In the 1980s' LINPACK benchmark report [4],
there is the annotation ``(rolled BLAS)''
after many of the numbers in the table.
What does this cryptic comment mean?
Well, the BLAS are Basic Linear Algebra Subroutines [5] like
dot product and vector scaling
for which the LINPACK benchmark supplies Fortran subroutines.
The loop operation
is given two pages of Fortran with the loop unrolled 2-fold,
4-fold, 8-fold, and 16-fold. A portion of this code is
given in Figure 1.
Unrolling is done to avoid the overhead of loop management.
In more recent machines and compilers, there is a higher
performance penalty
associated with unrolled code than there is with rolled code.

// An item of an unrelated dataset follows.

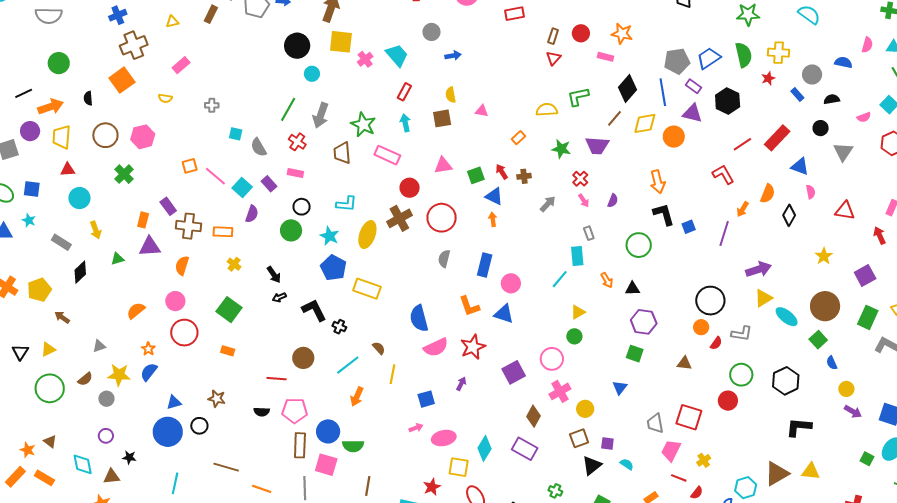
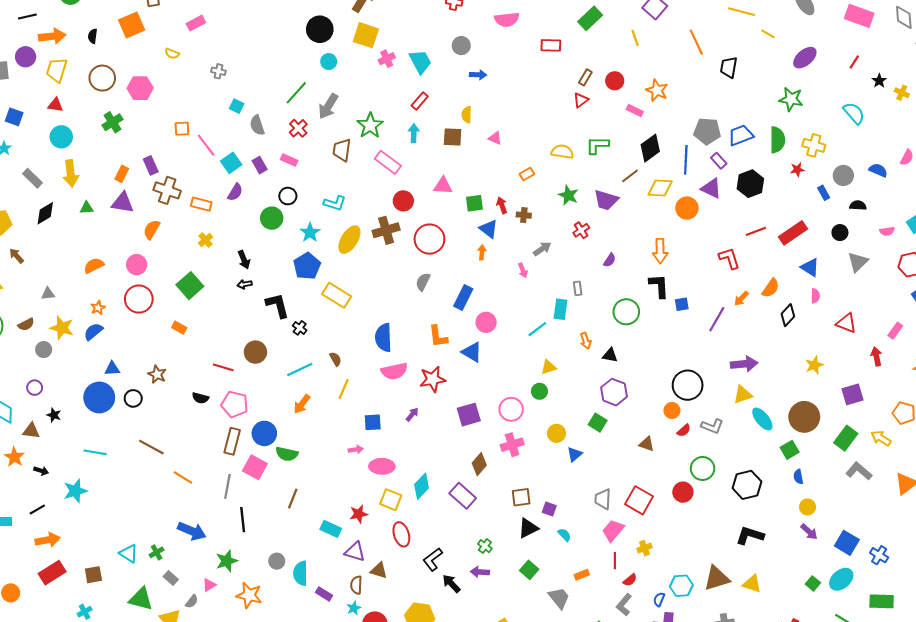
pink arrow: (584, 200) -> (523, 270), moved
yellow arrow: (96, 230) -> (71, 173), size x1.4
yellow circle: (585, 409) -> (556, 433), moved
red line: (679, 478) -> (615, 561), turned 56
cyan line: (175, 483) -> (95, 452), turned 75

So people ``roll'' the unrolled loop back up.
Then LINPACK goes faster.
Figure 1: Unrolled LINPACK Code
What went wrong in these events? The application programmer was guessing both compiler and hardware behavior. What the programmer wanted to accomplish was to multiply a row of a matrix by a constant and then to add the result to another row. Conventional Fortran forces the programmer to write a ``DO'' loop to perform this sequentially, even though the order of the i subscripts does not matter. There is plenty of parallelism in the operation and opportunity for vector arithmetic also. Compilers for vector and parallel computers have to do some extra work figuring out if the serial ordering the programmer specified is safe to ignore. All the unrolling does is make that analysis more difficult.